Tutorial on matching

Tutorial on matching#

This notebook will demostrate how to match catalogs with this package.

Data I/O#

In this package, data are handled by the pyttop.table.Data class. Intuitively (though not accurately), a ‘class’ is a type of objects that can store information and perform certain operations. As we will see later, we can initialize an pyttop.table.Data object, which can store a data table (in the memory) and allows you to do operations including matching, merging and more.

To get started, import the pyttop.table.Data class:

from pyttop.table import Data

Reading and writing `Table`-like data#

The data table of an pyttop.table.Data object is stored in an astropy.table.Table object, so you can load anything that can be converted to an astropy.table.Table. For introduction to tables and documentations on the astropy.table.Table, see Astropy’s documentation on Data Tables, especially the supported formats of Astropy’s Built-In Table Readers/Writers.

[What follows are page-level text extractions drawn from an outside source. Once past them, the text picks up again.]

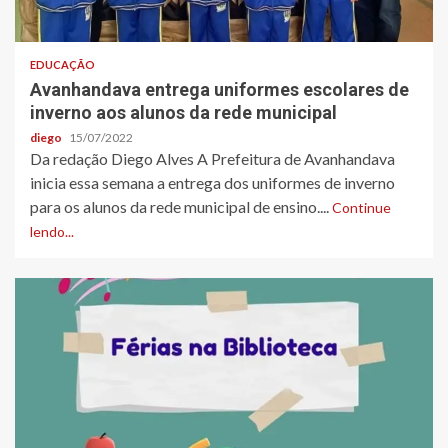
EDUCAÇÃO
Avanhandava entrega uniformes escolares de
inverno aos alunos da rede municipal
diego
15/07/2022
Da redação Diego Alves A Prefeitura de Avanhandava
inicia essa semana a entrega dos uniformes de inverno
para os alunos da rede municipal de ensino....
Continue
lendo...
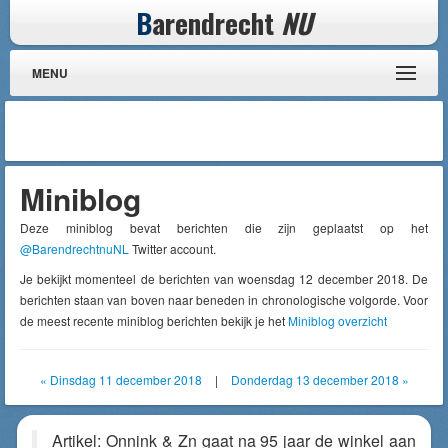
B
arendrecht
NU
MENU
Miniblog
Deze miniblog bevat berichten die zijn geplaatst op het
@BarendrechtnuNL
Twitter account.
Je bekijkt momenteel de berichten van woensdag 12 december 2018. De
berichten staan van boven naar beneden in chronologische volgorde. Voor
de meest recente miniblog berichten bekijk je het
Miniblog overzicht
« Dinsdag 11 december 2018
|
Donderdag 13 december 2018 »
Artikel: Onnink & Zn gaat na 95 jaar de winkel aan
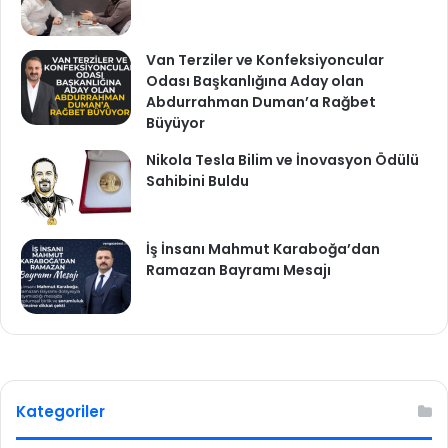
Van Terziler ve Konfeksiyoncular
Odası Başkanlığına Aday olan
Abdurrahman Duman’a Rağbet
Büyüyor
Nikola Tesla Bilim ve İnovasyon Ödülü
Sahibini Buldu
İş İnsanı Mahmut Karaboğa’dan
Ramazan Bayramı Mesajı
Kategoriler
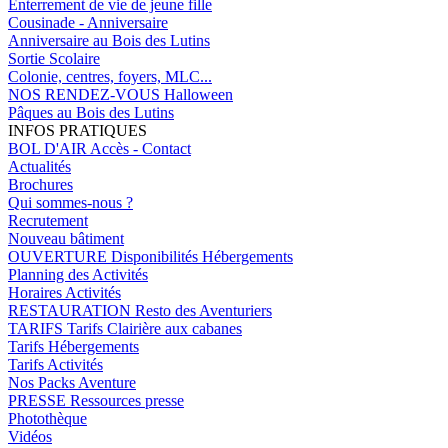
Enterrement de vie de jeune fille
Cousinade - Anniversaire
Anniversaire au Bois des Lutins
Sortie Scolaire
Colonie, centres, foyers, MLC...
NOS RENDEZ-VOUS
Halloween
Pâques au Bois des Lutins
INFOS PRATIQUES
BOL D'AIR
Accès - Contact
Actualités
Brochures
Qui sommes-nous ?
Recrutement
Nouveau bâtiment
OUVERTURE
Disponibilités Hébergements
Planning des Activités
Horaires Activités
RESTAURATION
Resto des Aventuriers
TARIFS
Tarifs Clairière aux cabanes
Tarifs Hébergements
Tarifs Activités
Nos Packs Aventure
PRESSE
Ressources presse
Photothèque
Vidéos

The most straightforward way to load a table is to initialize a Data object with the path to the data file (note that the files in ./samples/ directory are randomly generated datasets):

cat1 = Data('samples/catalog1.csv', name='cat1') # cat1 is an astropy.table.Table object

It is highly recommended to input a name keyword argument, as this name will be used to distinguish different datasets. If Data is initialized with a path to file and no name is given, it will be automatically set to the file name.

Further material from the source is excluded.